Last summer, Judy approached me one day when I was walking by an old church.
“I see you walking by here every day!” she said.
“Oh, yes. I need to walk!” I told her.
Judy is an associate pastor at this Episcopal church. She did not appear intent on getting me to church, but she was excited because they were having silent meditation in the chapel. She wondered if I might like to join.
“It’s open to anyone?” I asked.
“Every Tuesday night from 6:00 to 7:00. Stay as long as you want!” Judy said.
So I came the next Tuesday. Judy keeps the door open, and she puts a little sign on the sidewalk, inviting anyone to come in. I arrived a little late, after others had come, and I quietly took a seat, imagining I might sit there for 20 minutes or so.
But there was quiet music playing, and the chapel was so peaceful. It was old and small, and the pews were dark oak. There was an altar with round, golden icons over it and candles burning on it. The windows were stained glass. It smelled like old churches do, at least ones where they occasionally burn incense. The sun was still up, and the afternoon light made patterns on the stained glass. Before I knew it, Judy rang a large singing bowl, which made a resonant sound that hung in the air, and the hour was up.

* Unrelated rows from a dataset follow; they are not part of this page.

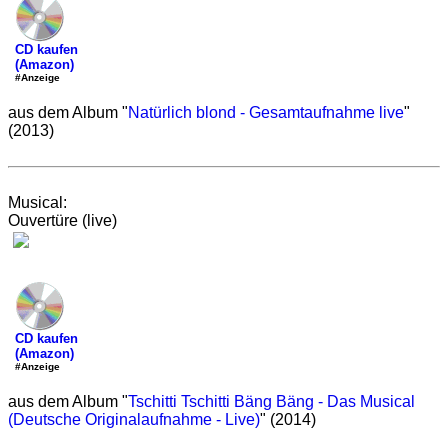
CD kaufen
(Amazon)
#Anzeige
aus dem Album "
Natürlich blond - Gesamtaufnahme live
"
(2013)
Musical:
Ouvertüre (live)
CD kaufen
(Amazon)
#Anzeige
aus dem Album "
Tschitti Tschitti Bäng Bäng - Das Musical
(Deutsche Originalaufnahme - Live)
" (2014)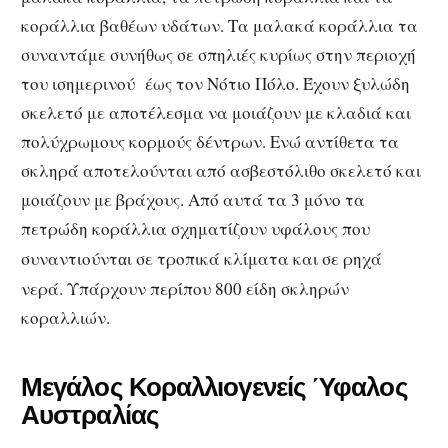
κοράλλια βαθέων υδάτων. Τα μαλακά κοράλλια τα
συναντάμε συνήθως σε σπηλιές κυρίως στην περιοχή
του ισημερινού έως τον Νότιο Πόλο. Έχουν ξυλώδη
σκελετό με αποτέλεσμα να μοιάζουν με κλαδιά και
πολύχρωμους κορμούς δέντρων. Ενώ αντίθετα τα
σκληρά αποτελούνται από ασβεστόλιθο σκελετό και
μοιάζουν με βράχους. Από αυτά τα 3 μόνο τα
πετρώδη κοράλλια σχηματίζ
υν υφάλους που
ο
συναντιούντ
ι σε τροπικά κλίματα και σε ρηχά
α
νερά. Υπάρχουν περίπου 800 είδη σκληρών
κοραλλιών.
Μεγάλος Κοραλλιογενείς Ύφαλος
Αυστραλίας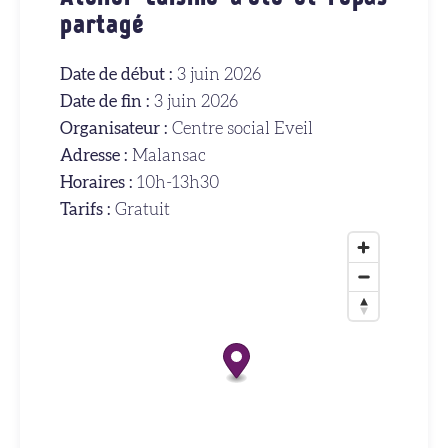
partagé
Date de début :
3 juin 2026
Date de fin :
3 juin 2026
Organisateur :
Centre social Eveil
Adresse :
Malansac
Horaires :
10h-13h30
Tarifs :
Gratuit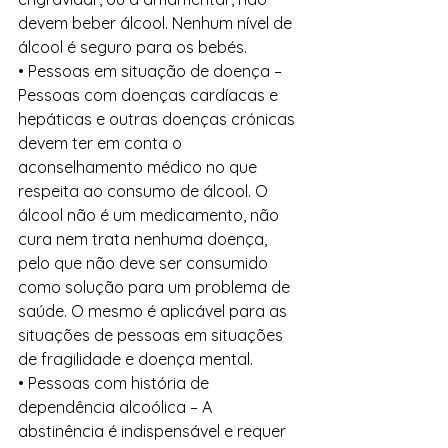
devem beber álcool. Nenhum nível de 
álcool é seguro para os bebés.  
• Pessoas em situação de doença – 
Pessoas com doenças cardíacas e 
hepáticas e outras doenças crónicas 
devem ter em conta o 
aconselhamento médico no que 
respeita ao consumo de álcool. O 
álcool não é um medicamento, não 
cura nem trata nenhuma doença, 
pelo que não deve ser consumido 
como solução para um problema de 
saúde. O mesmo é aplicável para as 
situações de pessoas em situações 
de fragilidade e doença mental. 
• Pessoas com história de 
dependência alcoólica – A 
abstinência é indispensável e requer 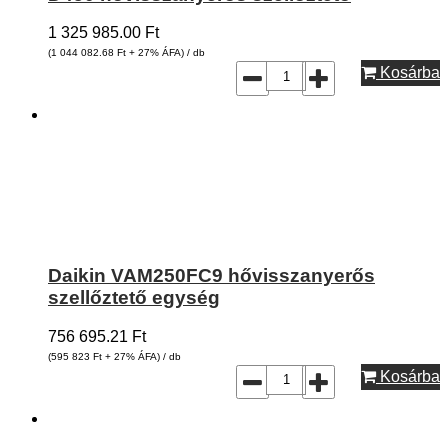
1 325 985.00
Ft
(1 044 082.68
Ft
+ 27% ÁFA) / db
Kosárba
Daikin VAM250FC9 hővisszanyerős
szellőztető egység
756 695.21
Ft
(595 823
Ft
+ 27% ÁFA) / db
Kosárba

“I hope you come again,” Judy said. And I did.
All summer, the attendance varied. Some people came in for only a few minutes. Some stayed the entire hour. Every week, I arrived promptly at 6:00 and took a seat in the front.

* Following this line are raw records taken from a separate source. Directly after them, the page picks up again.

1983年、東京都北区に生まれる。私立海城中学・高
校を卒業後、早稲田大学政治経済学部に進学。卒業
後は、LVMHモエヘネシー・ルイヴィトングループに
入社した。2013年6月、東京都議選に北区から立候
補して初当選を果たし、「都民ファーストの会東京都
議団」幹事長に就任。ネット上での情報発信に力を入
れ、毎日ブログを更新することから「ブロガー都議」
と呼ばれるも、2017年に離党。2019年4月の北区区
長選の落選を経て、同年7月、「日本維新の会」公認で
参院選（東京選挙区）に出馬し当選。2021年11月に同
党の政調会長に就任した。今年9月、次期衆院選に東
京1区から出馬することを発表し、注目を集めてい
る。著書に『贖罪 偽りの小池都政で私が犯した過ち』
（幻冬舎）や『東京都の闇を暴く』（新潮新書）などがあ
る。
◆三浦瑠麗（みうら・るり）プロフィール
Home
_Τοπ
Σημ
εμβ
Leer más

And the hour became important to me. It’s hard to say why, because meditation is not so much a thing I do, as a thing I don’t do. My busy brain quiets for a time. Thoughts come and float away, and very slowly I feel emotions floating to the top, things that are important, things I should have noticed, things I might have forgotten.
And at the end, Judy rings the bell.
Then I left for Mexico. I told Judy I’d be gone for a while. But the first Tuesday we were back, I went to meditation. There was no one there but Judy.

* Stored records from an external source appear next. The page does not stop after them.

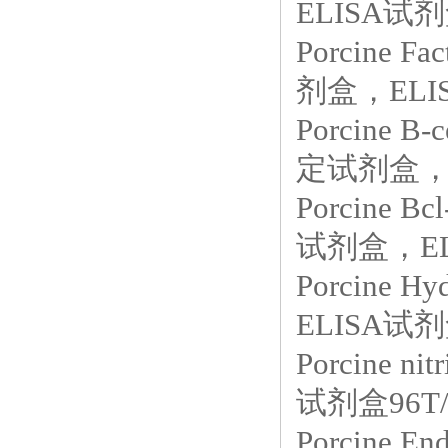
ELISA试剂
Porcine F
剂盒，ELIS
Porcine B
定试剂盒，E
Porcine B
试剂盒，EL
Porcine 
ELISA试剂
Porcine 
试剂盒96T/
Porcine En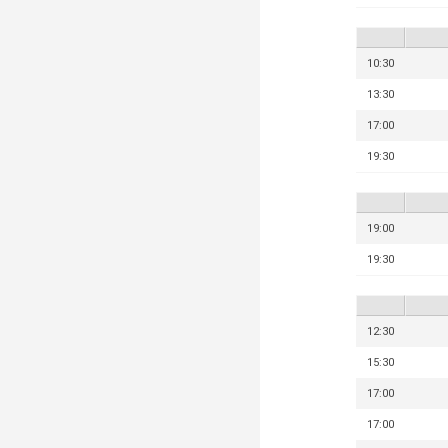
10:30
13:30
17:00
19:30
19:00
19:30
12:30
15:30
17:00
17:00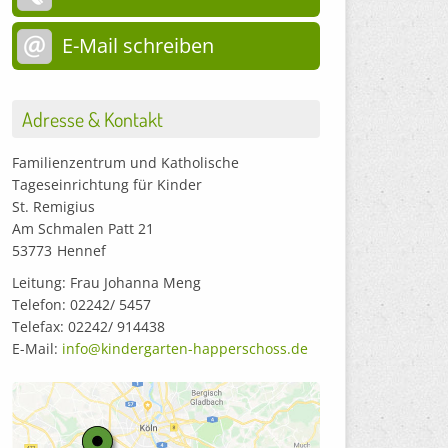
E-Mail schreiben
Adresse & Kontakt
Familienzentrum und Katholische
Tageseinrichtung für Kinder
St. Remigius
Am Schmalen Patt 21
53773
Hennef
Leitung: Frau Johanna Meng
Telefon: 02242/ 5457
Telefax: 02242/ 914438
E-Mail:
info@kindergarten-happerschoss.de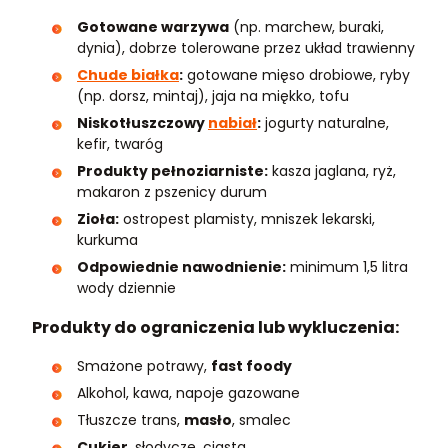
Gotowane warzywa
(np. marchew, buraki,
dynia), dobrze tolerowane przez układ trawienny
Chude białka
:
gotowane mięso drobiowe, ryby
(np. dorsz, mintaj), jaja na miękko, tofu
Niskotłuszczowy
nabiał
:
jogurty naturalne,
kefir, twaróg
Produkty pełnoziarniste:
kasza jaglana, ryż,
makaron z pszenicy durum
Zioła:
ostropest plamisty, mniszek lekarski,
kurkuma
Odpowiednie nawodnienie:
minimum 1,5 litra
wody dziennie
Produkty do ograniczenia lub wykluczenia:
Smażone potrawy,
fast foody
Alkohol, kawa, napoje gazowane
Tłuszcze trans,
masło
, smalec
Cukier
, słodycze, ciasta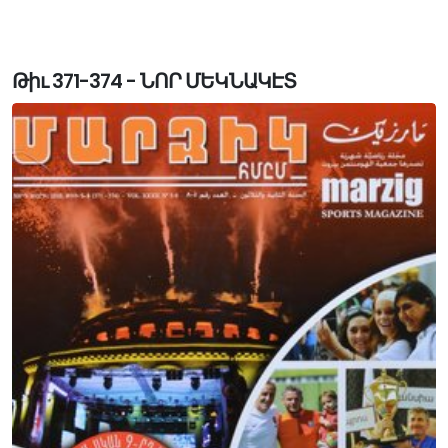
Թիւ 371-374 - ՆՈՐ ՄԵԿՆԱԿԷՏ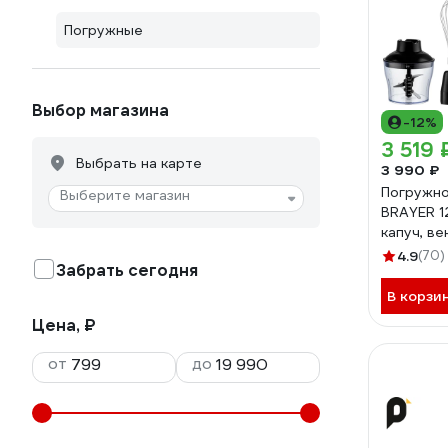
Погружные
Выбор магазина
-12%
3 519 
Выбрать на карте
3 990 ₽
Погружно
Выберите магазин
BRAYER 1
капуч, ве
измельч. 
4.9
(70)
Забрать сегодня
BR1258
В корзи
Цена, ₽
от
до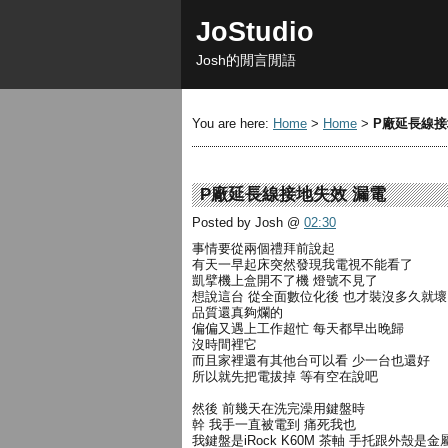
JoStudio
Josh的閒言閒語
You are here:
Home
>
Home
>
P廠延長線接
P廠延長線接地失效 漏電
Posted by Josh
@
02:30
事情要從兩個禮拜前說起
有天一早起床突然發現我電視不能看了
凱擘機上盒開不了機 燈號不見了
想說這台 從全面數位化後 也才裝沒多久就壞
品質還真夠爛的
偏偏又遇上工作超忙 每天都早出晚歸
沒時間裡它
而且家裡還有其他台可以看 少一台也還好
所以就先把電拔掉 等有空在說吧
然後 前幾天在洗完澡用鍵盤時
幹 我手一直被電到 痛死我也
我鍵盤是iRock K60M 茶軸 手托跟外殼是金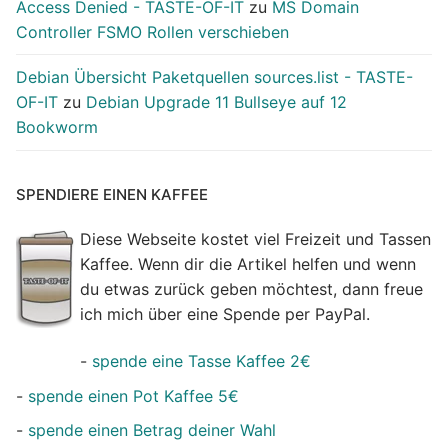
Access Denied - TASTE-OF-IT
zu
MS Domain
Controller FSMO Rollen verschieben
Debian Übersicht Paketquellen sources.list - TASTE-
OF-IT
zu
Debian Upgrade 11 Bullseye auf 12
Bookworm
SPENDIERE EINEN KAFFEE
Diese Webseite kostet viel Freizeit und Tassen
Kaffee. Wenn dir die Artikel helfen und wenn
du etwas zurück geben möchtest, dann freue
ich mich über eine Spende per PayPal.
-
spende eine Tasse Kaffee 2€
-
spende einen Pot Kaffee 5€
-
spende einen Betrag deiner Wahl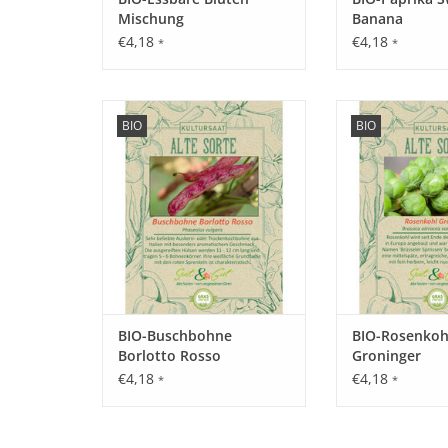
Mischung
Banana
€4,18
€4,18
*
*
Entdecken Sie unsere seltene,
Entdecken Sie uns
BIO
BIO
historische Bohne wieder, die
historischen Koh
fast in Vergessenheit geraten ist!
fast in Vergessenh
ZUM WARENKORB HINZUFÜGEN
ZUM WARENKORB
BIO-Buschbohne
BIO-Rosenkoh
Borlotto Rosso
Groninger
€4,18
€4,18
*
*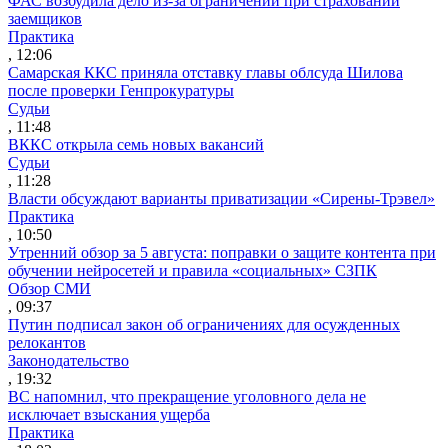
ФАС возбудила дело из-за ограничений при страховании
заемщиков
Практика
, 12:06
Самарская ККС приняла отставку главы облсуда Шилова
после проверки Генпрокуратуры
Судьи
, 11:48
ВККС открыла семь новых вакансий
Судьи
, 11:28
Власти обсуждают варианты приватизации «Сирены-Трэвел»
Практика
, 10:50
Утренний обзор за 5 августа: поправки о защите контента при
обучении нейросетей и правила «социальных» СЗПК
Обзор СМИ
, 09:37
Путин подписал закон об ограничениях для осужденных
релокантов
Законодательство
, 19:32
ВС напомнил, что прекращение уголовного дела не
исключает взыскания ущерба
Практика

“Is meditation happening?” I asked.
“Of course,” she said. “Sometimes we get more people than other times. Last week, I was here by myself.”
So Judy sat quietly, and so did I. And no one joined us on that cold winter night. And that is how it has been ever since. The sidewalk is cleared of snow. The little sign sits by the open door so anyone walking by will know they are welcome. But this winter, it has just been Judy and me, sitting at opposite sides of the tiny chapel for an hour in silence.
“Does it bother you to open the chapel for just one person?” I asked. I felt bad about Judy lighting the candles and sitting for an hour with only me in attendance -- when I’m not even an Episcopalian.
“No,” Judy said. “I need it, too.”
And the next week it was the same. The quiet was the same. The same dark outside. The same smell of burning candles and a sense of peace that seemed to settle right into my bones.
“Thank you,” I told Judy again. “Thank you for doing this.”
“It’s my pleasure,” she said.
And people say that, you know. But I wondered if Judy wasn’t telling the truth.